Each of the following records is to be output exactly.

Exercise material

──────────

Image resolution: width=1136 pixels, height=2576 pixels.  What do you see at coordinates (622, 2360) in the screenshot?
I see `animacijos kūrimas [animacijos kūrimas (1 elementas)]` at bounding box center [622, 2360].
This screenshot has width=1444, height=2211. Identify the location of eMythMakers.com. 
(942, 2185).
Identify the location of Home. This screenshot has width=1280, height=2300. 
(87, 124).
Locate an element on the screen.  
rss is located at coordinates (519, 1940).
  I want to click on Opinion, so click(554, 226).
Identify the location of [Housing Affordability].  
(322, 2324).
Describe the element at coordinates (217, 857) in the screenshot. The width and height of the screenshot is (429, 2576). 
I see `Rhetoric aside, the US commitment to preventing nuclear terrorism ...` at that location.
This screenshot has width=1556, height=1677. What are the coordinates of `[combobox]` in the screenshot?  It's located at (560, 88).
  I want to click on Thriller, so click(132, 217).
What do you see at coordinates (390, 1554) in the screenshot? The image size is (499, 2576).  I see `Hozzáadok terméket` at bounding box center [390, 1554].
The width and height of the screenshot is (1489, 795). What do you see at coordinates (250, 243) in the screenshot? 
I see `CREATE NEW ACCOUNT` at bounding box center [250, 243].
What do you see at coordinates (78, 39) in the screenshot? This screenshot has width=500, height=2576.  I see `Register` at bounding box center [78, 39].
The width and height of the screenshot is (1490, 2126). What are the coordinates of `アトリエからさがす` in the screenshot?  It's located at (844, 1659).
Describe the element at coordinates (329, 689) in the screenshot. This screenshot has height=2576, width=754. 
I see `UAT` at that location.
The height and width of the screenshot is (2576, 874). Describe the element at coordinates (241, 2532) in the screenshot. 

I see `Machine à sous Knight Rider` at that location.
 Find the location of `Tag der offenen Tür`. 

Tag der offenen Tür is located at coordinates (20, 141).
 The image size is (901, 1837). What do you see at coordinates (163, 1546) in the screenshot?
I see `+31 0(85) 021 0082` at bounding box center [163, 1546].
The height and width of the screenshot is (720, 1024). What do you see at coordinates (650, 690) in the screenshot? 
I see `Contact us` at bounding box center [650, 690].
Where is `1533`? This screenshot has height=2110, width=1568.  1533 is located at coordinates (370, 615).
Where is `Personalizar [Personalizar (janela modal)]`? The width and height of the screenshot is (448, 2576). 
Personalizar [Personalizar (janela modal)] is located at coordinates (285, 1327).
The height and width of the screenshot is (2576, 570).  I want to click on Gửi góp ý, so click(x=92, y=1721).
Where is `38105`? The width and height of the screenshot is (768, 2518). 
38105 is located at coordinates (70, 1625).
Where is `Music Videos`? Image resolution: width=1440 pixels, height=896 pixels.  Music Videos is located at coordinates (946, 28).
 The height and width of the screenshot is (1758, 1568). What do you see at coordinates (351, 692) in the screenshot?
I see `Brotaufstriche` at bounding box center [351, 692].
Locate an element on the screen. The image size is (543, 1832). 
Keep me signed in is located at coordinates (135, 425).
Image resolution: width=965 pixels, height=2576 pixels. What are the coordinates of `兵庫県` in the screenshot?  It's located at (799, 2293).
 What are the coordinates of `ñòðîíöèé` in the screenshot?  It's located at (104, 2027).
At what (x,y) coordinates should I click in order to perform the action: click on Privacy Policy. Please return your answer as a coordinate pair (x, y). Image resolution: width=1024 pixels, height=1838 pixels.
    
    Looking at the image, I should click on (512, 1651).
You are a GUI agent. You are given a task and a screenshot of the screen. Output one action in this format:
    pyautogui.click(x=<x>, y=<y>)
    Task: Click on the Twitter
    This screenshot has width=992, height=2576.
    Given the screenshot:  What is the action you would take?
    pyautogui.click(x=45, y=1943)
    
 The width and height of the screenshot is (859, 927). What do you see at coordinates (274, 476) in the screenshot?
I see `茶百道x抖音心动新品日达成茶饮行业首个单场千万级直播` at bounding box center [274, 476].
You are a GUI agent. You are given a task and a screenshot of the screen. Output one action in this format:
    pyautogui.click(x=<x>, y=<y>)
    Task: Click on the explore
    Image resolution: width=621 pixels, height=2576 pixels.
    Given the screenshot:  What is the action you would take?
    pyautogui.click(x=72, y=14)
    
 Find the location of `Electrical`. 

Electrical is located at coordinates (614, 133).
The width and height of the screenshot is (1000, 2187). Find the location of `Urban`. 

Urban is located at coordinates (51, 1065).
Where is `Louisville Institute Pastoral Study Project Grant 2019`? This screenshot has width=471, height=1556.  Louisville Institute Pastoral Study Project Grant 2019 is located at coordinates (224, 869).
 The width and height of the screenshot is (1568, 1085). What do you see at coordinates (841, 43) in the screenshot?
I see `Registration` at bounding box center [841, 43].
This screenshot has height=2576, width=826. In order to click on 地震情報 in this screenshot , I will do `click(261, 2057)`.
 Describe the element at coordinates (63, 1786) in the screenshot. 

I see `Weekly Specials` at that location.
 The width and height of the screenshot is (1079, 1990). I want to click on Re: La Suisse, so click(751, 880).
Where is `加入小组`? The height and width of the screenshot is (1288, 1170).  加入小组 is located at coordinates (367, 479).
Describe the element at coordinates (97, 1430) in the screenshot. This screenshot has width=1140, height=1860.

──────────

Answer for the task
Image resolution: width=1136 pixels, height=2576 pixels.  What do you see at coordinates (622, 2360) in the screenshot?
I see `animacijos kūrimas [animacijos kūrimas (1 elementas)]` at bounding box center [622, 2360].
This screenshot has width=1444, height=2211. Identify the location of eMythMakers.com. 
(942, 2185).
Identify the location of Home. This screenshot has width=1280, height=2300. 
(87, 124).
Locate an element on the screen.  
rss is located at coordinates (519, 1940).
  I want to click on Opinion, so click(554, 226).
Identify the location of [Housing Affordability].  
(322, 2324).
Describe the element at coordinates (217, 857) in the screenshot. The width and height of the screenshot is (429, 2576). 
I see `Rhetoric aside, the US commitment to preventing nuclear terrorism ...` at that location.
This screenshot has width=1556, height=1677. What are the coordinates of `[combobox]` in the screenshot?  It's located at (560, 88).
  I want to click on Thriller, so click(132, 217).
What do you see at coordinates (390, 1554) in the screenshot? The image size is (499, 2576).  I see `Hozzáadok terméket` at bounding box center [390, 1554].
The width and height of the screenshot is (1489, 795). What do you see at coordinates (250, 243) in the screenshot? 
I see `CREATE NEW ACCOUNT` at bounding box center [250, 243].
What do you see at coordinates (78, 39) in the screenshot? This screenshot has width=500, height=2576.  I see `Register` at bounding box center [78, 39].
The width and height of the screenshot is (1490, 2126). What are the coordinates of `アトリエからさがす` in the screenshot?  It's located at (844, 1659).
Describe the element at coordinates (329, 689) in the screenshot. This screenshot has height=2576, width=754. 
I see `UAT` at that location.
The height and width of the screenshot is (2576, 874). Describe the element at coordinates (241, 2532) in the screenshot. 

I see `Machine à sous Knight Rider` at that location.
 Find the location of `Tag der offenen Tür`. 

Tag der offenen Tür is located at coordinates (20, 141).
 The image size is (901, 1837). What do you see at coordinates (163, 1546) in the screenshot?
I see `+31 0(85) 021 0082` at bounding box center [163, 1546].
The height and width of the screenshot is (720, 1024). What do you see at coordinates (650, 690) in the screenshot? 
I see `Contact us` at bounding box center [650, 690].
Where is `1533`? This screenshot has height=2110, width=1568.  1533 is located at coordinates (370, 615).
Where is `Personalizar [Personalizar (janela modal)]`? The width and height of the screenshot is (448, 2576). 
Personalizar [Personalizar (janela modal)] is located at coordinates (285, 1327).
The height and width of the screenshot is (2576, 570).  I want to click on Gửi góp ý, so click(x=92, y=1721).
Where is `38105`? The width and height of the screenshot is (768, 2518). 
38105 is located at coordinates (70, 1625).
Where is `Music Videos`? Image resolution: width=1440 pixels, height=896 pixels.  Music Videos is located at coordinates (946, 28).
 The height and width of the screenshot is (1758, 1568). What do you see at coordinates (351, 692) in the screenshot?
I see `Brotaufstriche` at bounding box center [351, 692].
Locate an element on the screen. The image size is (543, 1832). 
Keep me signed in is located at coordinates (135, 425).
Image resolution: width=965 pixels, height=2576 pixels. What are the coordinates of `兵庫県` in the screenshot?  It's located at (799, 2293).
 What are the coordinates of `ñòðîíöèé` in the screenshot?  It's located at (104, 2027).
At what (x,y) coordinates should I click in order to perform the action: click on Privacy Policy. Please return your answer as a coordinate pair (x, y). Image resolution: width=1024 pixels, height=1838 pixels.
    
    Looking at the image, I should click on (512, 1651).
You are a GUI agent. You are given a task and a screenshot of the screen. Output one action in this format:
    pyautogui.click(x=<x>, y=<y>)
    Task: Click on the Twitter
    This screenshot has width=992, height=2576.
    Given the screenshot:  What is the action you would take?
    pyautogui.click(x=45, y=1943)
    
 The width and height of the screenshot is (859, 927). What do you see at coordinates (274, 476) in the screenshot?
I see `茶百道x抖音心动新品日达成茶饮行业首个单场千万级直播` at bounding box center [274, 476].
You are a GUI agent. You are given a task and a screenshot of the screen. Output one action in this format:
    pyautogui.click(x=<x>, y=<y>)
    Task: Click on the explore
    Image resolution: width=621 pixels, height=2576 pixels.
    Given the screenshot:  What is the action you would take?
    pyautogui.click(x=72, y=14)
    
 Find the location of `Electrical`. 

Electrical is located at coordinates (614, 133).
The width and height of the screenshot is (1000, 2187). Find the location of `Urban`. 

Urban is located at coordinates (51, 1065).
Where is `Louisville Institute Pastoral Study Project Grant 2019`? This screenshot has width=471, height=1556.  Louisville Institute Pastoral Study Project Grant 2019 is located at coordinates (224, 869).
 The width and height of the screenshot is (1568, 1085). What do you see at coordinates (841, 43) in the screenshot?
I see `Registration` at bounding box center [841, 43].
This screenshot has height=2576, width=826. In order to click on 地震情報 in this screenshot , I will do `click(261, 2057)`.
 Describe the element at coordinates (63, 1786) in the screenshot. 

I see `Weekly Specials` at that location.
 The width and height of the screenshot is (1079, 1990). I want to click on Re: La Suisse, so click(751, 880).
Where is `加入小组`? The height and width of the screenshot is (1288, 1170).  加入小组 is located at coordinates (367, 479).
Describe the element at coordinates (97, 1430) in the screenshot. This screenshot has width=1140, height=1860.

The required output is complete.